- Data items:
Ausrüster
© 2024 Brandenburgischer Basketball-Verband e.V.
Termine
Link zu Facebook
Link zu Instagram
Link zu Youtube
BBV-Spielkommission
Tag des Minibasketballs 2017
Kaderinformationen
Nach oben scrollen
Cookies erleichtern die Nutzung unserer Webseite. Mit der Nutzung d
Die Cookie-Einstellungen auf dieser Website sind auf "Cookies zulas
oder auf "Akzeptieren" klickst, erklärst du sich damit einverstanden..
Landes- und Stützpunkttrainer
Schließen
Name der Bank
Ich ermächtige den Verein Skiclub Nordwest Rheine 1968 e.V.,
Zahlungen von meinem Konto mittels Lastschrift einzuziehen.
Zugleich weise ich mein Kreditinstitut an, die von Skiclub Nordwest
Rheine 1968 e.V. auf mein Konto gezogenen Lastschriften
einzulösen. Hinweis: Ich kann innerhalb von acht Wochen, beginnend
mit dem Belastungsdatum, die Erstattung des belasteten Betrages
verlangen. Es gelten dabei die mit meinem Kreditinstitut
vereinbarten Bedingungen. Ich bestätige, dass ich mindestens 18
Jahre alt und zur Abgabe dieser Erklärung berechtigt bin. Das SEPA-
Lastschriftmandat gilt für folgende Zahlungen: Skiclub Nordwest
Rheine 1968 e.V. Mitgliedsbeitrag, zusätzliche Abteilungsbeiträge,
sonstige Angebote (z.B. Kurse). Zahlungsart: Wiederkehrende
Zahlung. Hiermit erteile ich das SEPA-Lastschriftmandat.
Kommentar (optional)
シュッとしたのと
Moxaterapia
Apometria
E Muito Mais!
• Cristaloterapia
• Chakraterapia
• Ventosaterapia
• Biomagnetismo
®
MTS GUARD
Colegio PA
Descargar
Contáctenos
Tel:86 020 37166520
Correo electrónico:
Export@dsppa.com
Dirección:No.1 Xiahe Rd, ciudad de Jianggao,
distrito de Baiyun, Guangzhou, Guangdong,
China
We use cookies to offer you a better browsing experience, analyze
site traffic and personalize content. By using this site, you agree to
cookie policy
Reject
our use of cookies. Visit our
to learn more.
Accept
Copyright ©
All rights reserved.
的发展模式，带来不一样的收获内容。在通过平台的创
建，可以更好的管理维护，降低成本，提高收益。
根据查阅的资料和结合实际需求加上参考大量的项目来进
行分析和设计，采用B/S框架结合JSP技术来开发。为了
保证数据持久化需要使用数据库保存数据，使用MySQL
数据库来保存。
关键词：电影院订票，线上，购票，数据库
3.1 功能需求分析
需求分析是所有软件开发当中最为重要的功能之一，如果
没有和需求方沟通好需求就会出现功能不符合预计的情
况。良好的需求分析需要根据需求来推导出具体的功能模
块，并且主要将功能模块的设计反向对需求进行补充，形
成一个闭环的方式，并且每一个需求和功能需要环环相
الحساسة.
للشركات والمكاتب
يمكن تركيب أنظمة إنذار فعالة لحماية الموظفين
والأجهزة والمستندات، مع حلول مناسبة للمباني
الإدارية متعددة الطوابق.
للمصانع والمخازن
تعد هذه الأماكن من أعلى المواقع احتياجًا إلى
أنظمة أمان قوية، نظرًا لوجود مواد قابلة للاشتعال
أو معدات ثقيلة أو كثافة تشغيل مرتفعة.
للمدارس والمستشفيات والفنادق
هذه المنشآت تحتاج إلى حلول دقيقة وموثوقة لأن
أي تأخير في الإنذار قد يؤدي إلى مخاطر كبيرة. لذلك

...

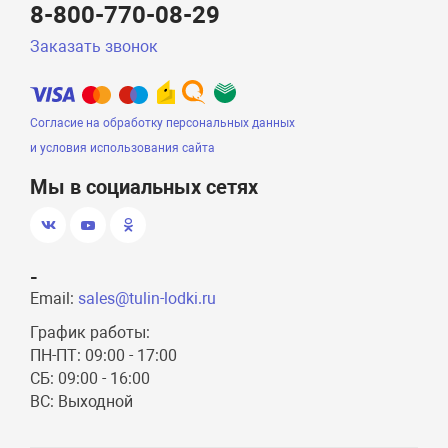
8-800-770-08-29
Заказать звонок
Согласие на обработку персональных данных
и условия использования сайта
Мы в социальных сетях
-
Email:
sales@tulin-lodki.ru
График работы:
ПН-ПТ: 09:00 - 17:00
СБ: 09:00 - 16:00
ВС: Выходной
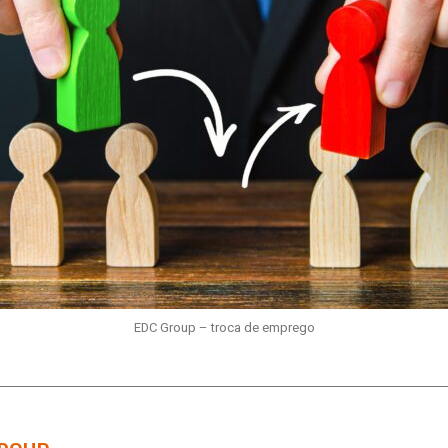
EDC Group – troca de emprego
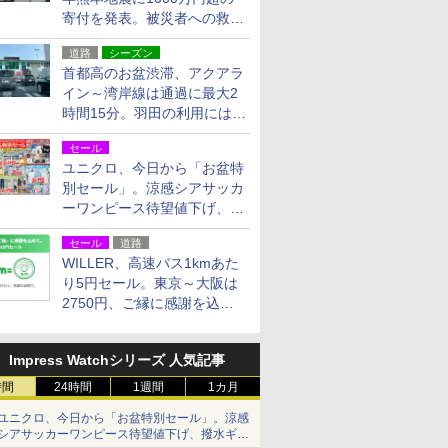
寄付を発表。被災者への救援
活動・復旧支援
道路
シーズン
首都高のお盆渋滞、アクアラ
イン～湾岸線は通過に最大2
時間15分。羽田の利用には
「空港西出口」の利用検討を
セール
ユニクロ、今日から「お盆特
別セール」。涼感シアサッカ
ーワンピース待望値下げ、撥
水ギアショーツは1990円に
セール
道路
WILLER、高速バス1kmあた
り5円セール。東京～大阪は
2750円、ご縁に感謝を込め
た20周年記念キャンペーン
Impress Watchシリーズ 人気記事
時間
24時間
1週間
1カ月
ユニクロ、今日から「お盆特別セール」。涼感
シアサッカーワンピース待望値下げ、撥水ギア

- GOAL OF THE EXERCISE:
Copy the lines above exactly. Start with the line containing "Link zu Instagram", end with the line containing "Name der Bank", and include both.

- SOLUTION:
Link zu Instagram
Link zu Youtube
BBV-Spielkommission
Tag des Minibasketballs 2017
Kaderinformationen
Nach oben scrollen
Cookies erleichtern die Nutzung unserer Webseite. Mit der Nutzung d
Die Cookie-Einstellungen auf dieser Website sind auf "Cookies zulas
oder auf "Akzeptieren" klickst, erklärst du sich damit einverstanden..
Landes- und Stützpunkttrainer
Schließen
Name der Bank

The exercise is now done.